Please provide easy to understand/maintain solutions. If it is too complex, I may just use tell()/seek() to move within the file, use stupid text search in the raw XML and finally extract the values using basic regex.


XML sample:

<dfxml xmloutputversion='1.0'>
   <creator version='1.0'>
     <program>TCPFLOW</program>
     <version>1.4.6</version>
   </creator>
   <configuration>
     <fileobject>
       <filename>file1</filename>
       <filesize>288</filesize>
       <tcpflow packets='12' srcport='1111' dstport='2222' family='2' />
     </fileobject>
     <fileobject>
       <filename>file2</filename>
       <filesize>352</filesize>
       <tcpflow packets='12' srcport='3333' dstport='4444' family='2' />
     </fileobject>
     <fileobject>
       <filename>file3</filename>
       <filesize>456</filesize>
       ...
       ...

First test using SAX failed:

import xml.sax

class StreamHandler(xml.sax.handler.ContentHandler):
    def startElement(self, name, attrs):
        print 'start: name=', name
    def endElement(self, name):
        print 'end:   name=', name
        if name == 'root':
            raise StopIteration

if __name__ == '__main__':
    parser = xml.sax.make_parser()
    parser.setContentHandler(StreamHandler())
    with open('f.xml') as f:
        parser.parse(f)

Shell:

$ while read line; do echo $line; sleep 1; done <i.xml >f.xml &
...
$ ./test-using-sax.py
start: name= dfxml
start: name= creator
start: name= program
end:   name= program
start: name= version
end:   name= version
Traceback (most recent call last):
  File "./test-using-sax.py", line 17, in <module>
    parser.parse(f)
  File "/usr/lib64/python2.7/xml/sax/expatreader.py", line 107, in parse
    xmlreader.IncrementalParser.parse(self, source)
  File "/usr/lib64/python2.7/xml/sax/xmlreader.py", line 125, in parse
    self.close()
  File "/usr/lib64/python2.7/xml/sax/expatreader.py", line 220, in close
    self.feed("", isFinal = 1)
  File "/usr/lib64/python2.7/xml/sax/expatreader.py", line 214, in feed
    self._err_handler.fatalError(exc)
  File "/usr/lib64/python2.7/xml/sax/handler.py", line 38, in fatalError
    raise exception
xml.sax._exceptions.SAXParseException: report.xml:15:0: no element found
Hesperidin answered 6/6, 2017 at 16:16 Comment(0)
H
1

Three hours after posting my question, no answer received. But I have finally implemented the simple example I was looking for.

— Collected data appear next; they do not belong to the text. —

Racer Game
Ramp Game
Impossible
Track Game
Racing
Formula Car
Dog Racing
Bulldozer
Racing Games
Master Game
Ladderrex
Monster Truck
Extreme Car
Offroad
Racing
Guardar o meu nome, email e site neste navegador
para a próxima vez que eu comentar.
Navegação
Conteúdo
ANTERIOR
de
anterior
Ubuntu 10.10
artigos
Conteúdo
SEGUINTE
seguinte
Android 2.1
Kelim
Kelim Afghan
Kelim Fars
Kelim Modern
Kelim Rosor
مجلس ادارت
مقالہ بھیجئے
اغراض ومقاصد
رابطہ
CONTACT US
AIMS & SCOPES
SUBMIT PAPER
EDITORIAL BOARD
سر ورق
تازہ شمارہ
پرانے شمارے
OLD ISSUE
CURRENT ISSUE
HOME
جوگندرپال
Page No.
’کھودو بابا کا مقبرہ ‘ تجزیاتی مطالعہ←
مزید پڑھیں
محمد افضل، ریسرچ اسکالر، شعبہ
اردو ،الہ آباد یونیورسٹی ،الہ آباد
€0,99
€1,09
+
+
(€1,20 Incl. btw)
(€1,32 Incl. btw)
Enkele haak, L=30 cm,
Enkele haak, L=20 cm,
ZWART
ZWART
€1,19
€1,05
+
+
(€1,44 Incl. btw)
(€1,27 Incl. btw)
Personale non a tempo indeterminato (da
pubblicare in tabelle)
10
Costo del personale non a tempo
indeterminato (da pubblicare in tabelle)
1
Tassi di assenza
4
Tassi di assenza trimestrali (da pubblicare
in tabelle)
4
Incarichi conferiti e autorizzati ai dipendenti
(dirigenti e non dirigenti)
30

My inspiration is from saaj's answer and is based on xml.sax and watchdog.

from __future__ import print_function, division
import time
import watchdog.events
import watchdog.observers
import xml.sax

class XmlStreamHandler(xml.sax.handler.ContentHandler):
  def startElement(self, tag, attributes):
    print(tag, 'attributes=', attributes.items())
    self.tag = tag
  def characters(self, content):
    print(self.tag, 'content=', content)

class XmlFileEventHandler(watchdog.events.PatternMatchingEventHandler):
  def __init__(self):
    watchdog.events.PatternMatchingEventHandler.__init__(self, patterns=['*.xml'])
    self.file = None
    self.parser = xml.sax.make_parser()
    self.parser.setContentHandler(XmlStreamHandler())
  def on_modified(self, event):
    if not self.file:
      self.file = open(event.src_path)
    self.parser.feed(self.file.read())

if __name__ == '__main__':
  observer = watchdog.observers.Observer()
  event_handler = XmlFileEventHandler()
  observer.schedule(event_handler, path='.')
  try:
    observer.start()
    while True:
      time.sleep(10)
  finally:
    observer.stop()
    observer.join()

While the script is running, do not forget to touch one XML file, or simulate the on-the-fly writing using the following command:

while read line; do echo $line; sleep 1; done <in.xml >out.xml &
Hesperidin answered 6/6, 2017 at 19:47 Comment(0)
H
1

Since yesterday I found the Peter Gibson's answer about the undocumented xml.etree.ElementTree.XMLTreeBuilder._parser.EndElementHandler.

This example is similar to the other one but uses xml.etree.ElementTree (and watchdog).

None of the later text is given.